Opinion
21-35537
10-18-2021
NOT FOR PUBLICATION
Submitted October 12, 2021 [**]
Appeal from the United States District Court for the Western District of Washington Ricardo S. Martinez, District Judge, Presiding D.C. No. 2:21-cv-00637-RSM
Before: TALLMAN, RAWLINSON, and BUMATAY, Circuit Judges.
MEMORANDUM [*]
Hafid Tahraoui appeals pro se from the district court's order denying his motion for emergency injunctive relief in his action alleging constitutional and statutory claims arising from eminent domain proceedings. We have jurisdiction to determine our own jurisdiction. Havensight Capital LLC v. Nike, Inc., 891 F.3d 1167, 1171 (9th Cir. 2018). We dismiss for lack of jurisdiction.
Appellant Amana Global Company is represented by appellant Tahraoui in his pro se capacity (appellants are collectively referred to herein as "Tahraoui"). See Sharemaster v. SEC, 847 F.3d 1059, 1066 n.4 (9th Cir. 2017) (an individual owner may represent his sole proprietorship in a pro se capacity because a sole proprietorship has no legal existence apart from its owner).

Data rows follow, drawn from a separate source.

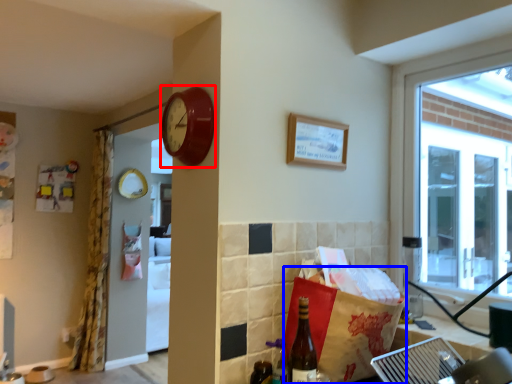 Question: Which point is closer to the camera, clock (highlighted by a red box) or shopping bag (highlighted by a blue box)?

Choices:
 (A) clock
 (B) shopping bag

Answer: (B) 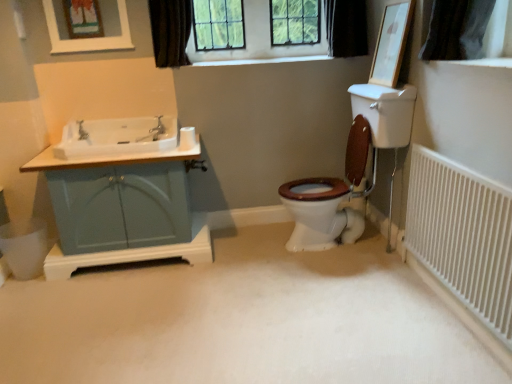 Question: Is clear glass window at upper center at the right side of white matte toilet paper at upper center?

Choices:
 (A) yes
 (B) no

Answer: (A)

Question: Can you confirm if clear glass window at upper center is bigger than white matte toilet paper at upper center?

Choices:
 (A) yes
 (B) no

Answer: (A)

Question: From the image's perspective, is clear glass window at upper center under white matte toilet paper at upper center?

Choices:
 (A) no
 (B) yes

Answer: (A)

Question: Can you confirm if clear glass window at upper center is wider than white matte toilet paper at upper center?

Choices:
 (A) yes
 (B) no

Answer: (A)

Question: From a real-world perspective, is clear glass window at upper center beneath white matte toilet paper at upper center?

Choices:
 (A) yes
 (B) no

Answer: (B)

Question: Does clear glass window at upper center appear on the left side of white matte toilet paper at upper center?

Choices:
 (A) no
 (B) yes

Answer: (A)

Question: Is the depth of white matte carpet at center less than that of wooden picture frame at upper right, which ranks as the first picture frame in right-to-left order?

Choices:
 (A) yes
 (B) no

Answer: (A)

Question: Does white matte carpet at center have a lesser width compared to wooden picture frame at upper right, which ranks as the first picture frame in right-to-left order?

Choices:
 (A) no
 (B) yes

Answer: (A)

Question: Is white matte carpet at center at the right side of wooden picture frame at upper right, which ranks as the first picture frame in right-to-left order?

Choices:
 (A) no
 (B) yes

Answer: (A)

Question: Is white matte carpet at center further to the viewer compared to wooden picture frame at upper right, which is counted as the second picture frame, starting from the left?

Choices:
 (A) no
 (B) yes

Answer: (A)

Question: Can you see white matte carpet at center touching wooden picture frame at upper right, which ranks as the first picture frame in right-to-left order?

Choices:
 (A) yes
 (B) no

Answer: (B)

Question: Is white matte carpet at center wider than wooden picture frame at upper right, which ranks as the first picture frame in right-to-left order?

Choices:
 (A) yes
 (B) no

Answer: (A)

Question: From the image's perspective, is brushed metal faucet at left over black fabric curtain at upper center, the 2th curtain in the left-to-right sequence?

Choices:
 (A) yes
 (B) no

Answer: (B)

We lack jurisdiction to review the district court's order denying Tahraoui's second motion for emergency injunctive relief because this motion was based upon the identical factual circumstances already addressed by the district court in its order denying Tahraoui's first motion for emergency injunctive relief. See Sierra On-Line, Inc. v. Phoenix Software, Inc., 739 F.2d 1415, 1418 n.4 (9th Cir. 1984) (denial of motion to reconsider a request for an injunction is appealable only if the motion is based on new matters that have occurred following the district court's initial order addressing the injunction); see also Credit Suisse First Boston Corp. v. Grunwald, 400 F.3d 1119, 1124 (9th Cir. 2005) (a motion that merely seeks to relitigate a request for injunctive relief that has already been decided is not a motion to modify an injunction for purposes of 28 U.S.C. § 1292(a)(1)).
DISMISSED.
[*] This disposition is not appropriate for publication and is not precedent except as provided by Ninth Circuit Rule 36-3.
[**] The panel unanimously concludes this case is suitable for decision without oral argument. See Fed. R. App. P. 34(a)(2).